A faithful copy of the entries, without any pictures, is what is needed here.
━━ Data to process ━━
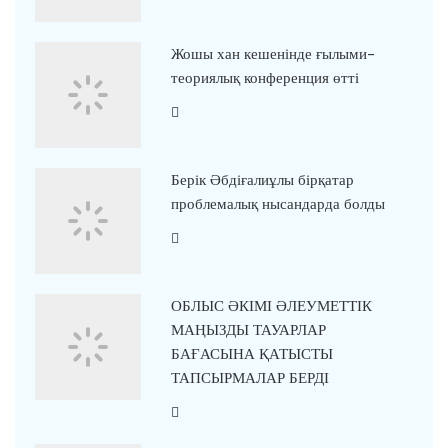
Жошы хан кешенінде ғылыми-
теориялық конференция өтті
Берік Әбдіғалиұлы бірқатар
проблемалық нысандарда болды
ОБЛЫС ӘКІМІ ӘЛЕУМЕТТІК
МАҢЫЗДЫ ТАУАРЛАР
БАҒАСЫНА ҚАТЫСТЫ
ТАПСЫРМАЛАР БЕРДІ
━━━
_Output for this task_
Жошы хан кешенінде ғылыми-
теориялық конференция өтті
Берік Әбдіғалиұлы бірқатар
проблемалық нысандарда болды
ОБЛЫС ӘКІМІ ӘЛЕУМЕТТІК
МАҢЫЗДЫ ТАУАРЛАР
БАҒАСЫНА ҚАТЫСТЫ
ТАПСЫРМАЛАР БЕРДІ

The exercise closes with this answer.